Não quis sublinhar, quis contar a verdade. Sessenta por cento dos Baader-Meinhof eram mulheres - havia, nas duas gerações, mais mulheres do que homens. Falei com ex-soldados terroristas e eles disseram-me repetidamente que o verdadeiro nome devia ser Meinhof-Ensslin-Mohnhaupt. Essas mulheres é que eram os cérebros. Andreas Baader nunca quis discutir coisas, sempre as quis fazer. [Moritz Bleibtreu, que interpreta Andreas, fala dele como um mito, alguém que ninguém conhecia bem e conta que nem sequer existem registos de som ou de vídeo dele (à excepção das gravações áudio do julgamento). Perguntamos-lhe o que achava do facto de Andreas ser visto mais como figura violenta e menos intelectual. Responde que Baader sempre assumiu que não era político: não escreveu manifestos, não fez grandes discursos. "Era muito narcísico, adorava que olhassem para ele. Também acho que muita da sua agressividade era por se irritar muito com esta coisa teórica. Estava na moda ser muito intelectual e ele não era assim. Acho que pensava: 'Toda a gente fala de muita coisa, mas ninguém faz nada, portanto vamos fazer.'"]
Porque é que acha que havia essa predominância de mulheres?
É difícil dizer. Acho que isso terá também muito a ver com Andreas Baader. Ele tinha um certo magnetismo. Porque estavam lá tantas mulheres? Não sei. Talvez as mulheres fossem capazes de ir em frente, como Ulrike. Ela era muito inteligente. Sabia para onde ia? Sim, sabia. Suicidou-se por causa das suas ideias ou porque queria acabar com aquela vida? Há muitas razões.
Considera-os uma guerrilha urbana ou terroristas?

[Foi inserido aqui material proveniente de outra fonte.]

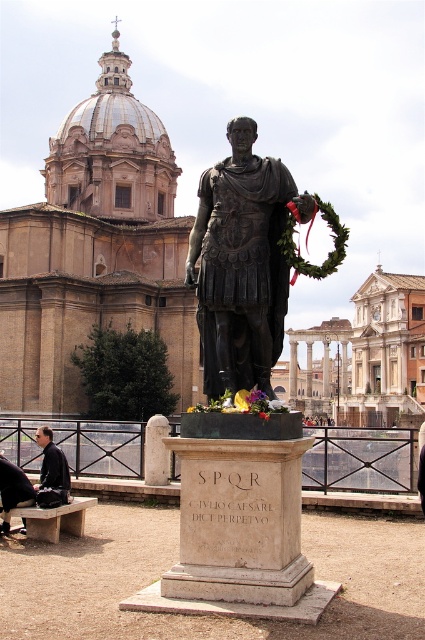 Question: Can you confirm if bronze statue at center is smaller than dark brown leather jacket at lower left?

Choices:
 (A) yes
 (B) no

Answer: (A)

Question: Which object appears closest to the camera in this image?

Choices:
 (A) dark blue jeans at lower left
 (B) dark brown leather jacket at lower left
 (C) polished bronze statue at center

Answer: (C)

Question: Which of the following is the farthest from the observer?

Choices:
 (A) polished bronze statue at center
 (B) light gray stone bench at lower left
 (C) bronze statue at center

Answer: (B)

Question: Is bronze statue at center further to the viewer compared to light gray stone bench at lower left?

Choices:
 (A) yes
 (B) no

Answer: (B)

Question: Is bronze statue at center to the left of dark brown leather jacket at lower left from the viewer's perspective?

Choices:
 (A) no
 (B) yes

Answer: (A)

Question: Which point is closer to the camera?

Choices:
 (A) (2, 529)
 (B) (258, 333)

Answer: (B) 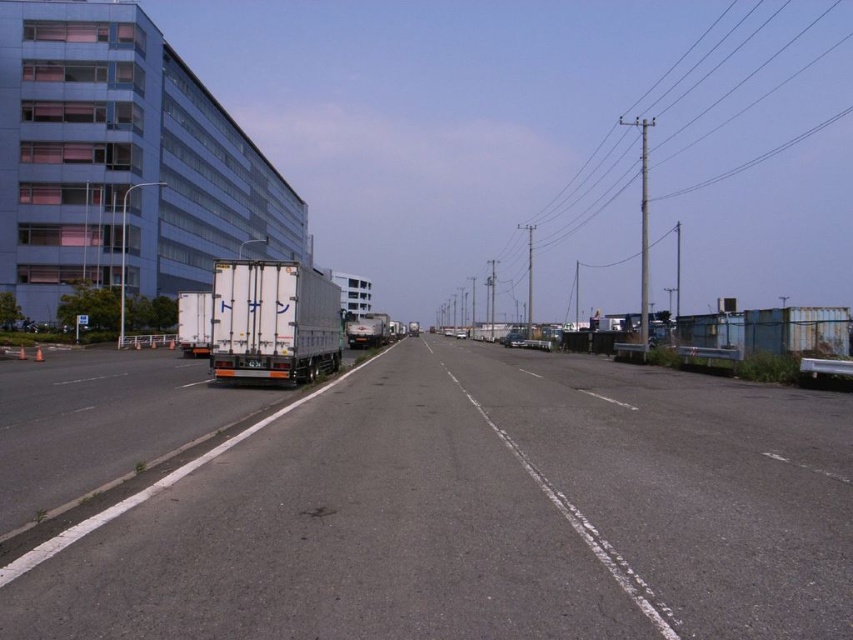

Eles consideravam-se uma guerrilha urbana, o seu pensamento veio das ideias sul-americanas, de Che Guevara. E também o nome terrorista não tinha o significado que tem hoje. Veio dessa tradição mas no seu pensamento tinham algumas ideias parecidas com o que a Al Qaeda é hoje - isto em relação às acções, porque as ideias eram diferentes.
Qual era a verdadeira filosofia deste grupo, que se costuma definir em duas linhas?
A verdade é que eles não tinham uma filosofia. Havia esta ideia de que o capitalismo iria levar ao fascismo. Tivemos o Holocausto mas nessa altura o Vietname era visto como um Holocausto, achávamos que eles [os americanos] não iriam parar até que toda a população estivesse morta. Era um objectivo lutar contra uma guerra. Mas assim que começaram estes atentados os alemães ficaram contra. Depois voltou a mudar um pouco quando Holger Meins [membro das RAF] morreu depois da greve de fome - isso foi uma coisa que me tocou imenso. Quis mostrar também ao público a simpatia que ele gerou. [Sobre a questão ideológica, Martina Gedeck considera que, como comunista, Ulrike acreditava na justiça e acreditava que o grupo iria fazer uma revolução. Mas nota que os Baader-Meinhof não tinham planos claros, até porque nunca os escreveram. "Se aquilo tivesse funcionado, não sei o que teria acontecido. O grupo era muito dividido, caótico. Eram claros quanto à teoria, não quanto à prática. Queriam fazer qualquer coisa muito forte, queriam ser melhores que os pais."]
Disse que queria fazer este filme para os seus filhos, não para a sua geração que tem opiniões muito diferentes e controversas sobre os Baader-Meinhof. O seu filme tem tese?
Isso é qualquer coisa que esperava: que o filme tocasse os meus filhos que são completamente apolíticos. Há muitas coisas que a Ulrike diz no princípio que ainda continuam a ser verdade, quando fala sobre o que é a resistência, o que é protesto, sobre a ideia de que nada tem que ser como é, de que tudo muda, de tudo o que é criado pelo homem pode ser mudado pelo homem. Os meus filhos apanharam essa ideia. Queria fazer um filme em que se percebesse que sim, que podemos mudar as coisas. Só que neste caso é errado, torna-se uma tragédia - o filme torna-se uma tragédia na segunda parte. Tudo no primeiro diálogo entre Gudrun e Ulrike é bom. Quando Ulrike diz: "Não aceito que nada pode ser feito. Não somos como os nossos pais que não ofereceram resistência, não foram dizer o que pensavam. Temos que fazer qualquer coisa, não o fazer é um crime." São grandes frases e acho que os meus filhos podem aprender coisas daí.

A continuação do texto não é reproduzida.